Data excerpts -
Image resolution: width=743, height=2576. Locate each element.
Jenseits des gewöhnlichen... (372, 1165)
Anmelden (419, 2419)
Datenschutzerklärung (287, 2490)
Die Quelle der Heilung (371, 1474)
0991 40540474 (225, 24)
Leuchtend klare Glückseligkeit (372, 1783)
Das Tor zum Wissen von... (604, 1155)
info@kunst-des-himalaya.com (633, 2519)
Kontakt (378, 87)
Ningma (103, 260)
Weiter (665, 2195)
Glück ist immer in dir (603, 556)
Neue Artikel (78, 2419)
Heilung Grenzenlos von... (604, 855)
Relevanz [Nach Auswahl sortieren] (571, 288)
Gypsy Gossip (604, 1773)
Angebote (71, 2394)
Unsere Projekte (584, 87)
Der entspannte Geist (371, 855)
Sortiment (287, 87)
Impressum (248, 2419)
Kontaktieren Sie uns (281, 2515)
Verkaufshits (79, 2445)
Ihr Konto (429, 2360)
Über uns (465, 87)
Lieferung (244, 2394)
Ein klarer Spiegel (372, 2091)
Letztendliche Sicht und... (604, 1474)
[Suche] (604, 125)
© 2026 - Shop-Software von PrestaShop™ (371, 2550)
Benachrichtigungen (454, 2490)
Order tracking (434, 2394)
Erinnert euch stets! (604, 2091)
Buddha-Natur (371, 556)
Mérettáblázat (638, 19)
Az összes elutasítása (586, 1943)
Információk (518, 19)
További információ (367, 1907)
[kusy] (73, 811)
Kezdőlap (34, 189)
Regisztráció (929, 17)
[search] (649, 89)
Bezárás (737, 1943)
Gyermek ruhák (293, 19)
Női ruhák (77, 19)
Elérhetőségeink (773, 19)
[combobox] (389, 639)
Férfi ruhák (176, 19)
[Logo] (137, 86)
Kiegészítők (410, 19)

ASSIGNMENT -
Repeat the entries above verbatim.

RESULT FOR THIS EXERCISE -
Image resolution: width=743, height=2576. Locate each element.
Jenseits des gewöhnlichen... (372, 1165)
Anmelden (419, 2419)
Datenschutzerklärung (287, 2490)
Die Quelle der Heilung (371, 1474)
0991 40540474 (225, 24)
Leuchtend klare Glückseligkeit (372, 1783)
Das Tor zum Wissen von... (604, 1155)
info@kunst-des-himalaya.com (633, 2519)
Kontakt (378, 87)
Ningma (103, 260)
Weiter (665, 2195)
Glück ist immer in dir (603, 556)
Neue Artikel (78, 2419)
Heilung Grenzenlos von... (604, 855)
Relevanz [Nach Auswahl sortieren] (571, 288)
Gypsy Gossip (604, 1773)
Angebote (71, 2394)
Unsere Projekte (584, 87)
Der entspannte Geist (371, 855)
Sortiment (287, 87)
Impressum (248, 2419)
Kontaktieren Sie uns (281, 2515)
Verkaufshits (79, 2445)
Ihr Konto (429, 2360)
Über uns (465, 87)
Lieferung (244, 2394)
Ein klarer Spiegel (372, 2091)
Letztendliche Sicht und... (604, 1474)
[Suche] (604, 125)
© 2026 - Shop-Software von PrestaShop™ (371, 2550)
Benachrichtigungen (454, 2490)
Order tracking (434, 2394)
Erinnert euch stets! (604, 2091)
Buddha-Natur (371, 556)
Mérettáblázat (638, 19)
Az összes elutasítása (586, 1943)
Információk (518, 19)
További információ (367, 1907)
[kusy] (73, 811)
Kezdőlap (34, 189)
Regisztráció (929, 17)
[search] (649, 89)
Bezárás (737, 1943)
Gyermek ruhák (293, 19)
Női ruhák (77, 19)
Elérhetőségeink (773, 19)
[combobox] (389, 639)
Férfi ruhák (176, 19)
[Logo] (137, 86)
Kiegészítők (410, 19)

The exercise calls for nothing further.